For instance, the abbreviation “S.A.” is short for “Society Anonyme” in much of the world (a Society Anonyme is the equivalent of a limited company in North America). Asked to speak the abbreviation “S.A.” the Sam voice and the British voices sound out the letters; the French voice says “Society Anonyme.” The reverse is true for common North American abbreviations like “Ltd.”—the North American and English voices pronounce it “limited,” while the French voice sounds it out. Another common business abbreviation has more variations. When presented with “corp,” all the engines pronounce it as a word (with only the French engine giving what I’d regard as the correct pronunciation: “core”). With a period at the end to make “corp.” Sam said “corporation” and the other voices stuck with their original choice. With an “s” at the end to make “corps,” all the voices but Sam pronounced the word as “core” (Sam pronounced it as the plural of “corp,” a word that I don’t think actually exists). For each speech engine, you’ll find a Word document describing the engine’s behavior on the Microsoft Agent site.
These variations being the case, you may want to check your input text and load an engine that will read it correctly. For instance, if you were pronouncing the names of the contact people in the Northwind’s Customer table, you might want to check the Country field and select the engine on that basis.
To select the right engine, you could keep track of what engine is loaded into what position, but that would require you to control which engines are installed on your user’s computer. A better method is to use the FindEngine method. This method accepts 28 parameters, all of them required. The first 14 allow you to specify the kind of speech engine that you’re looking for. Setting the tenth parameter, for instance, allows you to specify the gender of the speaker that you’re looking for (1 = female, 2 = male). The second set of 14 parameters allows you to specify a ranking for each of the parameters to indicate which parameters are more important to you. The FindEngine method returns the position of the engine that you’re looking for and can be used with the Select method.
In this code, I’m looking for a female voice of age 30. I’ve indicated that the gender is my No. 1 priority and age is my No. 2 priority:
tts.Select tts.FindEngine("", "", "", "", "", 0, _ "", "", "", 1, 30, 0, 0, 0, 0, 0, 0, 0, _ 0, 0, 0, 0, 1, 2, 0, 0, 0, 0)

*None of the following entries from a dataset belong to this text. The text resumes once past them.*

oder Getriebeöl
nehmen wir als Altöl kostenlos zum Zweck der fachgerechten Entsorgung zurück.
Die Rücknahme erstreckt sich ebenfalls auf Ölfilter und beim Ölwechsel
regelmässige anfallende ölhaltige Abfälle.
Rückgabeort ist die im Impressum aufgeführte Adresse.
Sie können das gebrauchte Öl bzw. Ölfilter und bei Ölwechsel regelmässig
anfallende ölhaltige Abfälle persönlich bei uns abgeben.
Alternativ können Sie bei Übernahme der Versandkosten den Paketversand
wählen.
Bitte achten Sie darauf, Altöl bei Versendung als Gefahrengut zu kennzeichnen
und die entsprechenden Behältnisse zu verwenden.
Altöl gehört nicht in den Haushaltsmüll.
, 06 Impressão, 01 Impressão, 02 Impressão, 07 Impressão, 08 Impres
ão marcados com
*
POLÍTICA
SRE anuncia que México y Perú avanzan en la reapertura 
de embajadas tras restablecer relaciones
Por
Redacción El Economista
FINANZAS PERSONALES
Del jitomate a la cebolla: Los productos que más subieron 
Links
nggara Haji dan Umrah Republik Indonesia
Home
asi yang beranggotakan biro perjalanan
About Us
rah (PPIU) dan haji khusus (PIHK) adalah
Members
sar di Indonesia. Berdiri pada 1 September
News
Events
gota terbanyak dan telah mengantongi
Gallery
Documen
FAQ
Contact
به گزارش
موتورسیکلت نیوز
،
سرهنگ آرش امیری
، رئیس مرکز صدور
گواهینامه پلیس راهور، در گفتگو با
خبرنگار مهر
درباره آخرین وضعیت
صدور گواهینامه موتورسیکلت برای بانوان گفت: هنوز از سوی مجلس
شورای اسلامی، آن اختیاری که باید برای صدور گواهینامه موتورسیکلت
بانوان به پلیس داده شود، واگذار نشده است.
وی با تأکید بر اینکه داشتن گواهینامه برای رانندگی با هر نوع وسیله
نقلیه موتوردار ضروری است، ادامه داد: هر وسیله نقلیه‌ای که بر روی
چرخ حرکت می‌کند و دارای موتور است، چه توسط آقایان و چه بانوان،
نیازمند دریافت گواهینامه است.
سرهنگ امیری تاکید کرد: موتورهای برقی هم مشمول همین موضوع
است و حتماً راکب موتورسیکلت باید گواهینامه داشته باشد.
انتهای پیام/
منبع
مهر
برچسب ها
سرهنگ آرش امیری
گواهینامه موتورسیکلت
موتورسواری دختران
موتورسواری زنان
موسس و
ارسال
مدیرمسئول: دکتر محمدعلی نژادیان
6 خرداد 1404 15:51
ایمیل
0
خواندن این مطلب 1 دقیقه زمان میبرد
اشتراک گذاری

To check what engine you’ve selected, you can retrieve information about the currently selected engine from those read-only properties that I mentioned earlier. The first step in retrieving the information is to use the CurrentMode property to get the position of the engine currently being used. That information can be used with the properties controlled by the engine to retrieve information about the engine. This code determines the age of the current voice, for instance:
Dim intCurrentMode As Integer intCurrentMode = tts.CurrentMode Debug.Print tts.Age(intCurrentMode)
The engine isn’t perfect. I found, for instance, that TTS can get tongue-tied. Feeding the Speak method a name from the Northwind database with two accented “e” characters (“Frédérique Citeaux”) caused the engine to go into an endless loop, eventually consuming 98 percent of my CPU. This may be a result of the character set that’s used for non-North American characters on my computer—international keyboards and localized operating systems may bypass this problem.
In the meantime, my computer is talking to me. Got to go.